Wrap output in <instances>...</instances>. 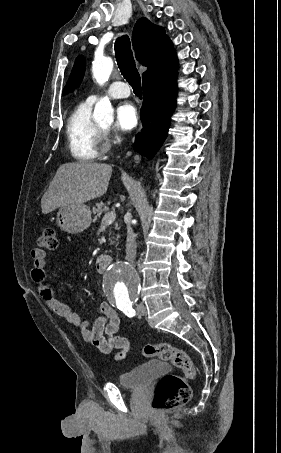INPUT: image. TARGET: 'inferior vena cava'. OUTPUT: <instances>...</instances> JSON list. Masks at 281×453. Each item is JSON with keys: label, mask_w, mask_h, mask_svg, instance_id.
I'll use <instances>...</instances> for the list:
<instances>
[{"label": "inferior vena cava", "mask_w": 281, "mask_h": 453, "mask_svg": "<svg viewBox=\"0 0 281 453\" xmlns=\"http://www.w3.org/2000/svg\"><path fill=\"white\" fill-rule=\"evenodd\" d=\"M135 233L131 227V218H127V241H126V257L129 263H134L136 257L137 245L135 243Z\"/></svg>", "instance_id": "obj_1"}]
</instances>
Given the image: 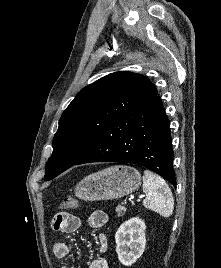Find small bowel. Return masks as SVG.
<instances>
[{"mask_svg": "<svg viewBox=\"0 0 221 268\" xmlns=\"http://www.w3.org/2000/svg\"><path fill=\"white\" fill-rule=\"evenodd\" d=\"M108 221L107 214L102 210H96L92 212L88 218V226L91 229L102 228ZM52 229L58 232H73L76 231L81 221L78 217L69 213L56 214L51 222ZM99 251L104 253L107 249V238L104 234H99L97 237ZM72 250V244L68 242H56L53 245V254L56 258L62 259L67 257ZM61 268H69L67 265H63ZM88 268H109L107 261L98 257L90 262Z\"/></svg>", "mask_w": 221, "mask_h": 268, "instance_id": "obj_1", "label": "small bowel"}]
</instances>
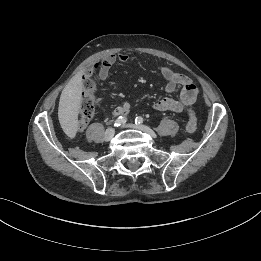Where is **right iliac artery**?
I'll return each instance as SVG.
<instances>
[{"instance_id": "right-iliac-artery-1", "label": "right iliac artery", "mask_w": 261, "mask_h": 261, "mask_svg": "<svg viewBox=\"0 0 261 261\" xmlns=\"http://www.w3.org/2000/svg\"><path fill=\"white\" fill-rule=\"evenodd\" d=\"M126 121H127V118L120 116V117H118V118L115 120L114 126H115V127H119V126L125 124Z\"/></svg>"}]
</instances>
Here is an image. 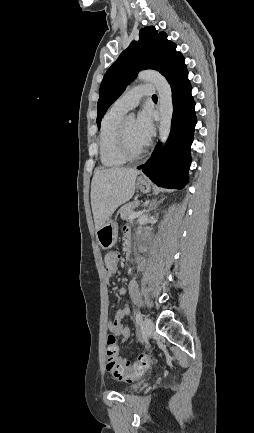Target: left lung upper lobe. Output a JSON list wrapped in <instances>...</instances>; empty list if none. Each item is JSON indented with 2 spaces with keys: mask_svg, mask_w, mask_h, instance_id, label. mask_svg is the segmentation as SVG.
<instances>
[{
  "mask_svg": "<svg viewBox=\"0 0 254 433\" xmlns=\"http://www.w3.org/2000/svg\"><path fill=\"white\" fill-rule=\"evenodd\" d=\"M176 45L154 26L140 30L139 41H133L106 72L100 86L97 103V125L109 106L122 94L140 70L154 69L165 76L172 64L181 57Z\"/></svg>",
  "mask_w": 254,
  "mask_h": 433,
  "instance_id": "left-lung-upper-lobe-1",
  "label": "left lung upper lobe"
}]
</instances>
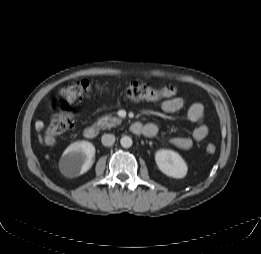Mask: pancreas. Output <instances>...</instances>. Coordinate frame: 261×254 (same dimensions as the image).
Wrapping results in <instances>:
<instances>
[{
    "instance_id": "pancreas-1",
    "label": "pancreas",
    "mask_w": 261,
    "mask_h": 254,
    "mask_svg": "<svg viewBox=\"0 0 261 254\" xmlns=\"http://www.w3.org/2000/svg\"><path fill=\"white\" fill-rule=\"evenodd\" d=\"M121 123V119L117 117H111L110 115L102 116L97 121V126L106 129L116 126Z\"/></svg>"
}]
</instances>
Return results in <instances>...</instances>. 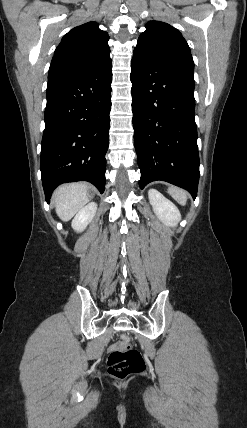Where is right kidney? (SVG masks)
Listing matches in <instances>:
<instances>
[{
  "label": "right kidney",
  "instance_id": "right-kidney-1",
  "mask_svg": "<svg viewBox=\"0 0 247 428\" xmlns=\"http://www.w3.org/2000/svg\"><path fill=\"white\" fill-rule=\"evenodd\" d=\"M97 211V204L91 202L87 204L85 207L80 209L74 219L72 220V228L77 231H83L88 224L92 221Z\"/></svg>",
  "mask_w": 247,
  "mask_h": 428
}]
</instances>
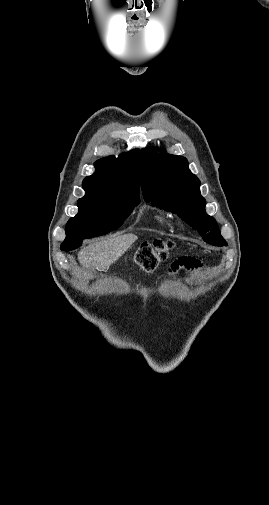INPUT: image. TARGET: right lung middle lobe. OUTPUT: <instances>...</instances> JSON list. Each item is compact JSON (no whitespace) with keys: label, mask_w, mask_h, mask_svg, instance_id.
Here are the masks:
<instances>
[{"label":"right lung middle lobe","mask_w":269,"mask_h":505,"mask_svg":"<svg viewBox=\"0 0 269 505\" xmlns=\"http://www.w3.org/2000/svg\"><path fill=\"white\" fill-rule=\"evenodd\" d=\"M140 202L139 198L83 197L78 200V214L66 225V239L61 250L78 248L83 239L107 234L118 229Z\"/></svg>","instance_id":"dd1d6c3e"}]
</instances>
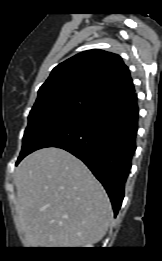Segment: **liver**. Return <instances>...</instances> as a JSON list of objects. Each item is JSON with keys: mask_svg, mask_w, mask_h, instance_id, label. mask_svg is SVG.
<instances>
[{"mask_svg": "<svg viewBox=\"0 0 162 261\" xmlns=\"http://www.w3.org/2000/svg\"><path fill=\"white\" fill-rule=\"evenodd\" d=\"M16 212L32 247H79L106 234L112 207L78 158L59 148L28 155L15 172Z\"/></svg>", "mask_w": 162, "mask_h": 261, "instance_id": "6515ba94", "label": "liver"}]
</instances>
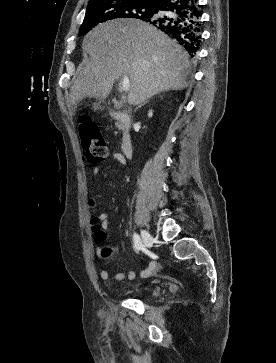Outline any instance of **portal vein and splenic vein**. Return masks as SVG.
I'll return each instance as SVG.
<instances>
[{
  "label": "portal vein and splenic vein",
  "mask_w": 276,
  "mask_h": 363,
  "mask_svg": "<svg viewBox=\"0 0 276 363\" xmlns=\"http://www.w3.org/2000/svg\"><path fill=\"white\" fill-rule=\"evenodd\" d=\"M121 89L123 91H128L130 89V81H129V78L127 76H125L123 78Z\"/></svg>",
  "instance_id": "18ae733b"
}]
</instances>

> _Action item_
Every line from the one containing "Segment: **liver**. Return" through the last line of the listing must be written out again exactly, and no other line. Leave the pictures aside.

> _Response_
Segment: **liver**. Return <instances>...</instances> as a JSON list of objects. Each item is JSON with keys: mask_svg, mask_w, mask_h, instance_id, label. mask_svg is SVG.
<instances>
[{"mask_svg": "<svg viewBox=\"0 0 162 261\" xmlns=\"http://www.w3.org/2000/svg\"><path fill=\"white\" fill-rule=\"evenodd\" d=\"M16 212L32 247H79L106 234L112 207L78 158L59 148L28 155L15 172Z\"/></svg>", "mask_w": 162, "mask_h": 261, "instance_id": "6515ba94", "label": "liver"}]
</instances>
Outline any instance of **portal vein and splenic vein**. Return masks as SVG.
I'll return each instance as SVG.
<instances>
[{
  "label": "portal vein and splenic vein",
  "mask_w": 276,
  "mask_h": 363,
  "mask_svg": "<svg viewBox=\"0 0 276 363\" xmlns=\"http://www.w3.org/2000/svg\"><path fill=\"white\" fill-rule=\"evenodd\" d=\"M121 89L123 91H128L130 89V81H129V78L127 76H125L123 78Z\"/></svg>",
  "instance_id": "18ae733b"
}]
</instances>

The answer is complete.